• **REQUIREMENT**: Return every line of the records that includes the string "игру".

(Stored data entries)
=== Begin Enclosure ===

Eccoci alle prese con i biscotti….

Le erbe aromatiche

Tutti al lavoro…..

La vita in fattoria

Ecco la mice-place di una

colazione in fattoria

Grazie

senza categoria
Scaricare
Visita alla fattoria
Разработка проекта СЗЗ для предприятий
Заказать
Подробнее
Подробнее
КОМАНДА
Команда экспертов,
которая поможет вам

=== End Enclosure ===
=== Begin Enclosure ===

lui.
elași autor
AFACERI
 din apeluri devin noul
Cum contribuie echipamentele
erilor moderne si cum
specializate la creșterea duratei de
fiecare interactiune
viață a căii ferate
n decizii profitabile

=== End Enclosure ===
=== Begin Enclosure ===

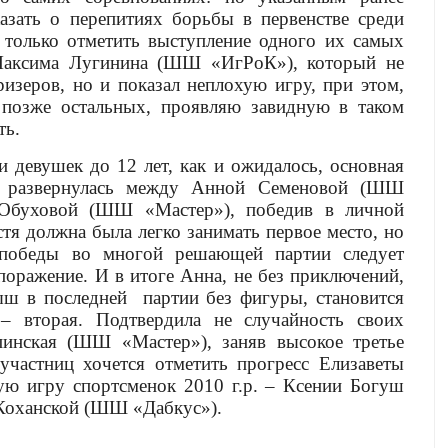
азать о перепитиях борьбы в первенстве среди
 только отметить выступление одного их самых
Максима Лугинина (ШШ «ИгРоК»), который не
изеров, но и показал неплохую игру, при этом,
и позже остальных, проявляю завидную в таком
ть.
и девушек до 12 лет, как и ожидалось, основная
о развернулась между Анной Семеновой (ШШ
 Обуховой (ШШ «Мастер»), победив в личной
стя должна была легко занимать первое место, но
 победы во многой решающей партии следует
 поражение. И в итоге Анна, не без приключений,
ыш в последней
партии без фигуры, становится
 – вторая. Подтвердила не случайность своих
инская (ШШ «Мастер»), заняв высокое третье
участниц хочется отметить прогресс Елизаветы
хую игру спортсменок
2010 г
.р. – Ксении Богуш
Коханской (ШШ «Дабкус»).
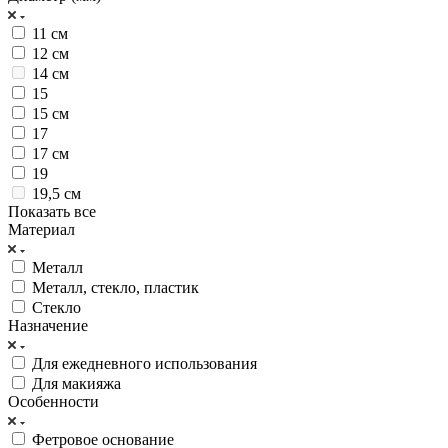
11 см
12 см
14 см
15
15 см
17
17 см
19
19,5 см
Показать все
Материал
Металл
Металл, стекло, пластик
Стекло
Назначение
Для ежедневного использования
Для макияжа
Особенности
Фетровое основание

=== End Enclosure ===

• **OUTPUT**:
изеров, но и показал неплохую игру, при этом,
хую игру спортсменок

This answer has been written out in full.